Thierno (tee-EHR-no), a teacher of Islam in the Koranic school and spiritual master of the Diallobé people. The fragility and stiffness of his aging body make a vivid contrast with the ethereal joy in his soul. Thierno declines to help the Diallobé decide whether to send their children to the colonial schools. With his preferred successor, Samba, away in Paris, he designates Demba, a pragmatic youth of peasant stock, whose first official act is to allow the Diallobé children to attend the French school.
The Knight, Samba’s father, so dubbed by a school friend of Samba (Jean Lacroix) because of his stature and noble bearing. Although he works at a civil service post in the colonial administration, his contact with the West has not altered his deep faith. Indeed, he asserts that Africa’s urgent mission is to restore a sense of spirituality to an impoverished Western civilization obsessed with scientific and technological progress.
The Chief of the Diallobé
The Chief of the Diallobé, the secular leader of his people, brother of the Most Royal Lady, and Samba’s cousin. The Chief represents a middle ground, a locus of indecisiveness in an era in which important decisions must be made. A lucid and profoundly human character, he clearly feels inadequate to play the role assigned him by his historical era.
The Most Royal Lady
The Most Royal Lady, Samba’s aunt and the Chief’s sister. Sixty years old but looking twenty years younger, she radiates the beauty and strength of the Diallobé aristocracy. Her principal role in the novel is to exhort her people to attend the French school. In an eloquent speech, she acknowledges that the consequences of this decision cannot be predicted; precious elements of cultural or spiritual heritage may be lost, but the Diallobé must move forward.
The Fool, a friend of Thierno. His daring gaze, strange clothing, odd speech, and marginalized position in Diallobé society have earned for him this title.
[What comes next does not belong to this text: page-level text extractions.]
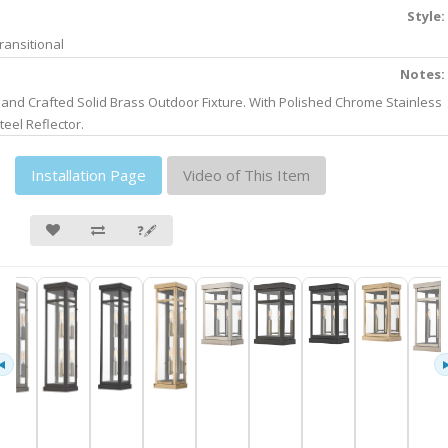
Style:
ransitional
Notes:
and Crafted Solid Brass Outdoor Fixture. With Polished Chrome Stainless
teel Reflector.
Installation Page
Video of This Item
❓🖋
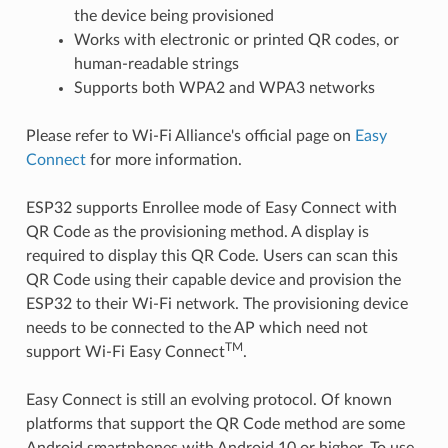
the device being provisioned
Works with electronic or printed QR codes, or
human-readable strings
Supports both WPA2 and WPA3 networks
Please refer to Wi-Fi Alliance's official page on
Easy
Connect
for more information.
ESP32 supports Enrollee mode of Easy Connect with
QR Code as the provisioning method. A display is
required to display this QR Code. Users can scan this
QR Code using their capable device and provision the
ESP32 to their Wi-Fi network. The provisioning device
needs to be connected to the AP which need not
TM
support Wi-Fi Easy Connect
.
Easy Connect is still an evolving protocol. Of known
platforms that support the QR Code method are some
Android smartphones with Android 10 or higher. To use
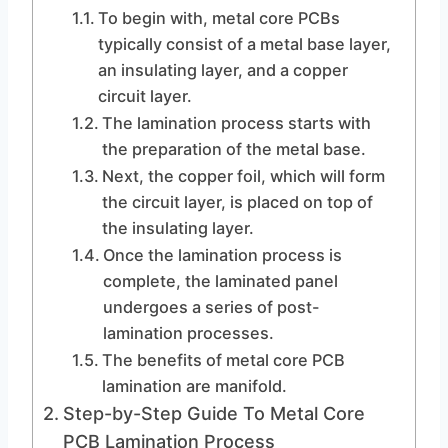
To begin with, metal core PCBs
typically consist of a metal base layer,
an insulating layer, and a copper
circuit layer.
The lamination process starts with
the preparation of the metal base.
Next, the copper foil, which will form
the circuit layer, is placed on top of
the insulating layer.
Once the lamination process is
complete, the laminated panel
undergoes a series of post-
lamination processes.
The benefits of metal core PCB
lamination are manifold.
Step-by-Step Guide To Metal Core
PCB Lamination Process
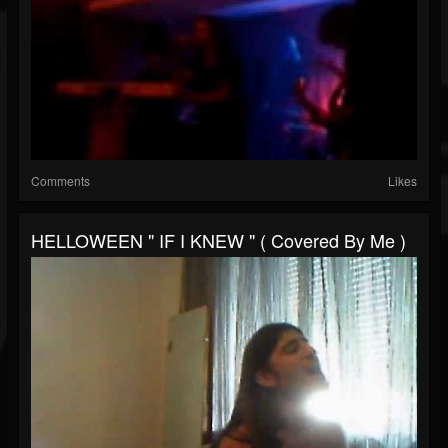
Comments
Likes
HELLOWEEN " IF I KNEW " ( Covered By Me )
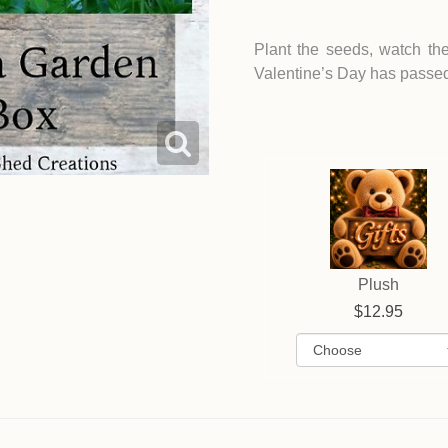
Plant the seeds, watch th
Valentine’s Day has passe
Plush
12.95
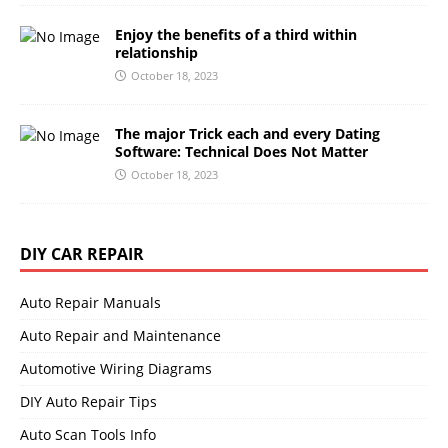
Enjoy the benefits of a third within
relationship
October 18, 2023
The major Trick each and every Dating
Software: Technical Does Not Matter
October 18, 2023
DIY CAR REPAIR
Auto Repair Manuals
Auto Repair and Maintenance
Automotive Wiring Diagrams
DIY Auto Repair Tips
Auto Scan Tools Info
His reasons for having visited the West are unclear, but he seems to have fought in World War I and to have been permanently traumatized by his experiences. The West he describes to Thierno is a cold, hard, mechanized, dehumanized world, and he opposes any contact with it. He is grief-stricken at Thierno’s death, and his efforts to force Samba to pray on the holy man’s grave precipitate Samba’s apparent death at the end of the novel.
Paul Lacroix (lah-KRWAH), a colleague of the Knight. His principal importance is as a participant in a conversation with the Knight as the two men observe a magnificent African sunset; that sight causes them to reflect on “the end of the world.” The men represent two radically different belief systems. Lacroix fears the end of the world, feeling that it could only signify human failure and would end the infinite continuation of enlightenment and scientific progress. The Knight looks forward to the end of the world as the moment when all questions and uncertainties will be resolved.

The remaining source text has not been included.